I\'ve written a small Haskell program to print the MD5 checksums of all files in the current directory (searched recursively). Basically a Haskell version of md5deep>
Lazy IO is very bug-prone.
As dons suggested, you should use strict IO.
You can use a tool such as Iteratee to help you structure strict IO code. My favorite tool for this job is monadic lists.
import Control.Monad.ListT (ListT) -- List
import Control.Monad.IO.Class (liftIO) -- transformers
import Data.Binary (encode) -- binary
import Data.Digest.Pure.MD5 -- pureMD5
import Data.List.Class (repeat, takeWhile, foldlL) -- List
import System.IO (IOMode(ReadMode), openFile, hClose)
import qualified Data.ByteString.Lazy as BS
import Prelude hiding (repeat, takeWhile)
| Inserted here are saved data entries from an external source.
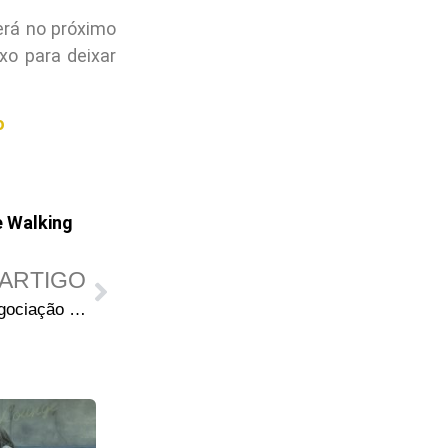
erá no próximo
xo para deixar
o
 Walking
ARTIGO
Lauren Cohan fala sobre a negociação de líderes entre Maggie e Gregory e os planos para o novo mundo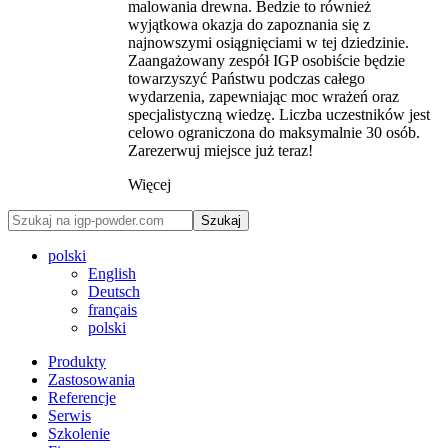
malowania drewna. Bedzie to również
wyjątkowa okazja do zapoznania się z
najnowszymi osiągnięciami w tej dziedzinie.
Zaangażowany zespół IGP osobiście będzie
towarzyszyć Państwu podczas całego
wydarzenia, zapewniając moc wrażeń oraz
specjalistyczną wiedzę. Liczba uczestników jest
celowo ograniczona do maksymalnie 30 osób.
Zarezerwuj miejsce już teraz!
Więcej
Szukaj
polski
English
Deutsch
français
polski
Produkty
Zastosowania
Referencje
Serwis
Szkolenie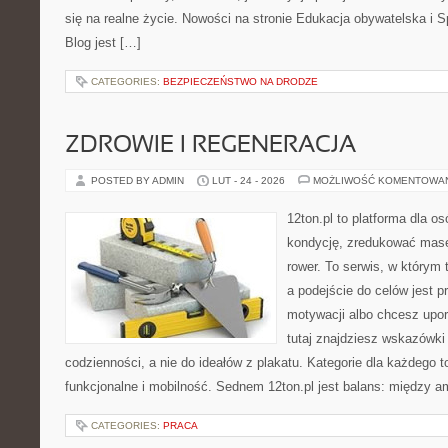
się na realne życie. Nowości na stronie Edukacja obywatelska i 
Blog jest […]
CATEGORIES:
BEZPIECZEŃSTWO NA DRODZE
ZDROWIE I REGENERACJA
POSTED BY ADMIN
LUT - 24 - 2026
MOŻLIWOŚĆ KOMENTOWA
12ton.pl to platforma dla o
kondycję, zredukować masę 
rower. To serwis, w którym 
a podejście do celów jest p
motywacji albo chcesz upo
tutaj znajdziesz wskazówk
codzienności, a nie do ideałów z plakatu. Kategorie dla każdego to
funkcjonalne i mobilność. Sednem 12ton.pl jest balans: między am
CATEGORIES:
PRACA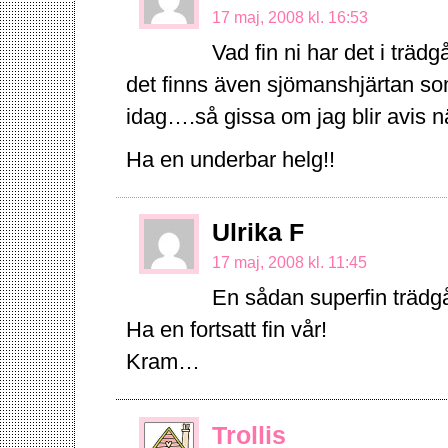
17 maj, 2008 kl. 16:53
Vad fin ni har det i trädg
det finns även sjömanshjärtan som
idag….så gissa om jag blir avis nä
Ha en underbar helg!!
Ulrika F
17 maj, 2008 kl. 11:45
En sådan superfin trädgå
Ha en fortsatt fin vår!
Kram…
Trollis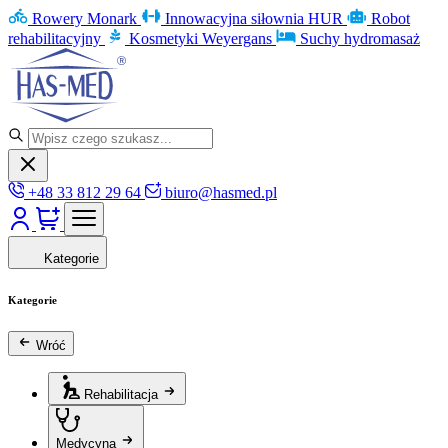
Rowery Monark
Innowacyjna siłownia HUR
Robot
rehabilitacyjny
Kosmetyki Weyergans
Suchy hydromasaż
+48 33 812 29 64
biuro@hasmed.pl
Kategorie
Kategorie
Wróć
Rehabilitacja
Medycyna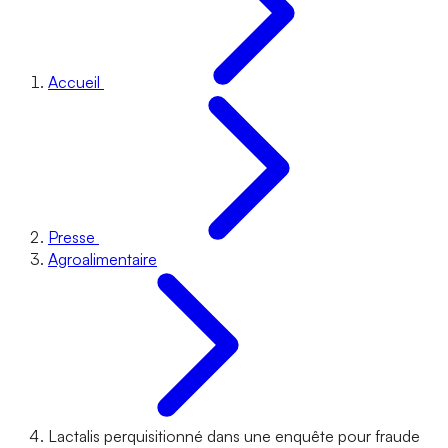
Accueil
Presse
Agroalimentaire
Lactalis perquisitionné dans une enquête pour fraude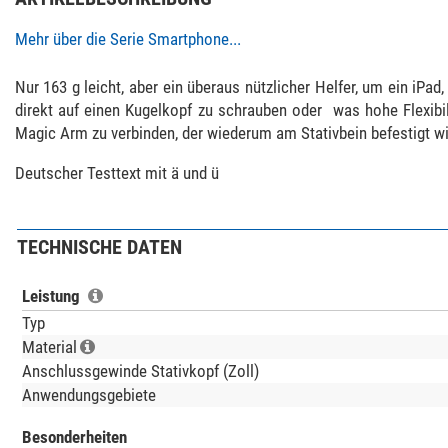
Mehr über die Serie Smartphone...
Nur 163 g leicht, aber ein überaus nützlicher Helfer, um ein iPad
direkt auf einen Kugelkopf zu schrauben oder  was hohe Flexibi
Magic Arm zu verbinden, der wiederum am Stativbein befestigt wi
Deutscher Testtext mit ä und ü
TECHNISCHE DATEN
Leistung
Typ
Material
Anschlussgewinde Stativkopf (Zoll)
Anwendungsgebiete
Besonderheiten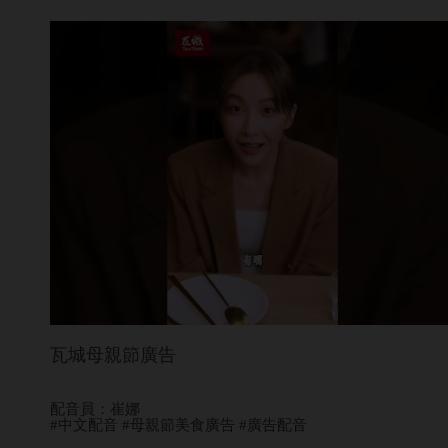
瓦城母親節廣告
配音員：崔娜
#中文配音 #母親節美食廣告 #廣告配音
hashFile :: FilePath -> IO BS.ByteString
hashFile =
fmap (encode . md5Finalize) . foldlL md5Update md5InitialContext . strictReadFileChunks 1024
strictReadFileChunks :: Int -> FilePath -> ListT IO BS.ByteString
strictReadFileChunks chunkSize filename =
takeWhile (not . BS.null) $ do
handle <- liftIO $ openFile filename ReadMode
repeat () -- this makes the lines below loop
chunk <- liftIO $ BS.hGet handle chunkSize
when (BS.null chunk) . liftIO $ hClose handle
return chunk
I used the "pureMD5" package here because "Crypto" doesn't seem to offer a "streaming" md5 implementation.
Monadic lists/ListT come from the "List" package on hackage (transformers' and mtl's ListT are broken and also don't come with useful functions like takeWhile)